There’s no getting around it: Mornings can be rough.That’s why we reached out to Boston-based yoga instructor Rebecca Pacheco, to find out how she kicks off her days on a positive note.
“I became a first-time mother in April, so my morning routine has shifted dramatically since then. For starters, it’s less ‘routine.’ Some key healthy elements remain and I’ve acquired a couple new ones. My day now begins when my daughter wakes up, which is usually between 5 and 6 a.m. She’s so smiley and adorable first thing in the morning that I don’t mind being up before sunrise. I try to keep our first hour as quiet and mindful as possible. A soothing start is ideal for her, but it’s become important for me, too. We keep the lights low and I try not to look at my phone/Internet first thing. I drink a huge glass of water and let myself wake up gradually.
“I usually work out or do yoga later in the day, but when I do practice in the morning, I love the ritual quality of sun salutations to warm up and wake up with intention. I also love inversions to start the day—they give me such a lift (literally, ha!). You can stand on your head or simply lie down in bed and put your legs up the wall for a few minutes.
“On mornings when I run, I always do a yoga cool down with some standing forward bends, toes pose (which is an amazing foot stretch), and hip openers. A forward bend, in particular, is great if you’re feeling anxious about everything you need to accomplish in the day ahead. Take a moment, put your head below your heart, send fresh blood to your brain, and focus on a few deep, slow, calming breaths. Works every time.”

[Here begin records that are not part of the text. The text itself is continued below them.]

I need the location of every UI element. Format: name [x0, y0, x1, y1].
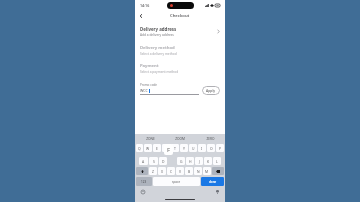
staticText: P — [219, 146, 222, 151]
staticText: G — [180, 159, 183, 164]
button[interactable]: Apply — [202, 86, 220, 95]
staticText: A — [142, 159, 145, 164]
button[interactable]: D — [159, 157, 167, 165]
button[interactable]: V — [176, 167, 184, 175]
button[interactable]: R — [162, 144, 170, 152]
button[interactable]: W — [144, 144, 152, 152]
button[interactable]: ZERO — [195, 134, 225, 144]
staticText: Payment — [140, 63, 159, 69]
staticText: ZONE — [146, 137, 155, 141]
staticText: O — [210, 146, 213, 151]
button[interactable]: G — [177, 157, 185, 165]
staticText: Z — [152, 169, 154, 174]
staticText: C — [170, 169, 173, 174]
button[interactable]: Emoji — [139, 188, 146, 195]
staticText: Delivery method — [140, 45, 175, 51]
button[interactable]: H — [186, 157, 194, 165]
button[interactable]: I — [198, 144, 206, 152]
staticText: E — [156, 146, 158, 151]
button[interactable]: space — [153, 177, 200, 186]
staticText: D — [162, 159, 165, 164]
staticText: R — [165, 146, 168, 151]
button[interactable]: Z — [149, 167, 157, 175]
button[interactable]: T — [171, 144, 179, 152]
button[interactable]: M — [203, 167, 211, 175]
staticText: 14:16 — [140, 3, 150, 8]
button[interactable]: C — [167, 167, 175, 175]
button[interactable]: Y — [180, 144, 188, 152]
staticText: space — [172, 180, 181, 184]
button[interactable]: L — [213, 157, 221, 165]
staticText: ZOOM — [175, 137, 185, 141]
staticText: W — [146, 146, 150, 151]
staticText: U — [192, 146, 195, 151]
button[interactable]: S — [149, 157, 158, 165]
staticText: M — [205, 169, 209, 174]
staticText: Q — [138, 146, 141, 151]
staticText: N — [197, 169, 200, 174]
staticText: Y — [183, 146, 185, 151]
button[interactable]: X — [158, 167, 166, 175]
button[interactable]: Q — [136, 144, 143, 152]
staticText: Apply — [206, 88, 216, 93]
staticText: done — [209, 180, 217, 184]
button[interactable]: ZOOM — [165, 134, 195, 144]
button[interactable]: K — [204, 157, 212, 165]
button[interactable]: Dictation — [214, 188, 221, 195]
staticText: Select a payment method — [140, 70, 179, 74]
button[interactable]: ZONE — [135, 134, 165, 144]
staticText: Delivery address — [140, 26, 177, 32]
button[interactable]: E — [153, 144, 161, 152]
button[interactable]: J — [195, 157, 203, 165]
staticText: ZERO — [206, 137, 215, 141]
button[interactable]: U — [189, 144, 197, 152]
staticText: I — [201, 146, 203, 151]
staticText: Checkout — [170, 13, 190, 19]
staticText: Add a delivery address — [140, 33, 174, 37]
staticText: V — [179, 169, 182, 174]
staticText: T — [174, 146, 176, 151]
staticText: X — [161, 169, 163, 174]
button[interactable]: N — [194, 167, 202, 175]
button[interactable]: Delivery address — [135, 24, 225, 39]
staticText: B — [188, 169, 191, 174]
staticText: 123 — [141, 180, 147, 184]
button[interactable]: done — [201, 177, 224, 186]
button[interactable]: 123 — [136, 177, 152, 186]
button[interactable]: A — [139, 157, 148, 165]
staticText: L — [216, 159, 218, 164]
button[interactable]: B — [185, 167, 193, 175]
button[interactable]: Delivery method — [135, 45, 225, 56]
button[interactable]: Key — [212, 167, 224, 175]
staticText: Promo code — [140, 83, 158, 87]
button[interactable]: P — [216, 144, 224, 152]
button[interactable]: O — [207, 144, 215, 152]
staticText: Select a delivery method — [140, 52, 177, 56]
button[interactable]: Payment — [135, 63, 225, 74]
staticText: K — [207, 159, 210, 164]
button[interactable]: Back — [137, 12, 145, 20]
staticText: H — [189, 159, 192, 164]
staticText: S — [153, 159, 155, 164]
button[interactable]: Key — [136, 167, 148, 175]
staticText: F — [167, 146, 171, 154]
staticText: WCC — [140, 88, 148, 93]
staticText: J — [199, 159, 200, 164]
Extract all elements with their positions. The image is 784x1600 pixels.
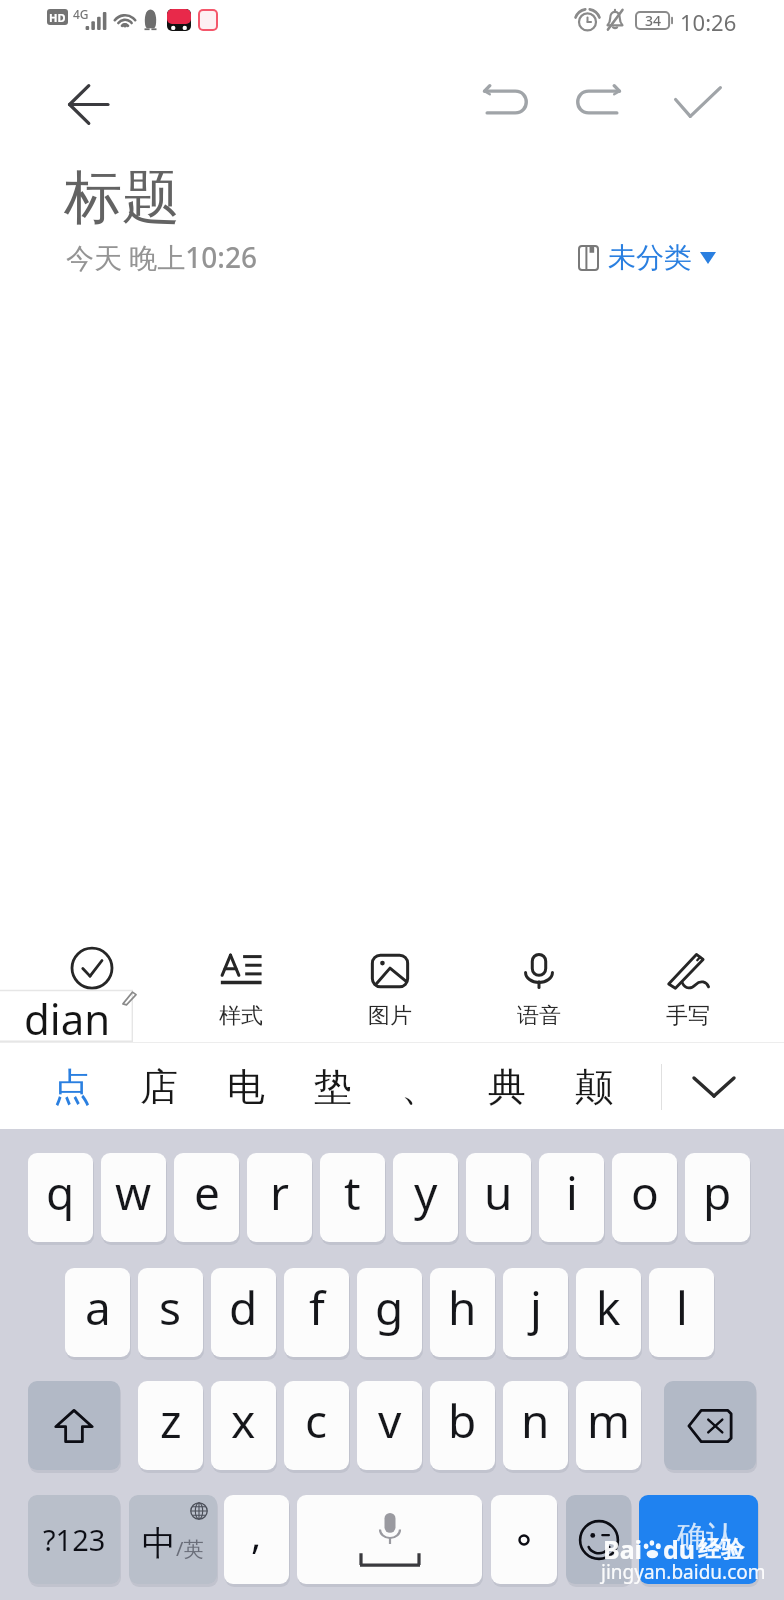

For some tips on how to meditate, check out her step-by-step guide below:
- Find a comfortable seat. Make sure your spine is tall, your posture alert but not rigid. You may lie down if you like, as long as you don’t fall back asleep.
- Remain still. As often as you itch or twitch or lose focus, try to still your body. With practice, your thoughts will follow.
- Set a timer. Watching the clock never made anyone feel more relaxed. Set your smartphone (make sure it’s on airplane mode), an alarm, or the timer on the oven (whatever works!) and try to stay with your breath for that period. Choose a reasonable commitment to start. A sweet spot for my meditation students is between 10 to 12 minutes, but you can do less if you have less time (even one to three minutes is incredibly valuable) or more as you get more comfortable with practice.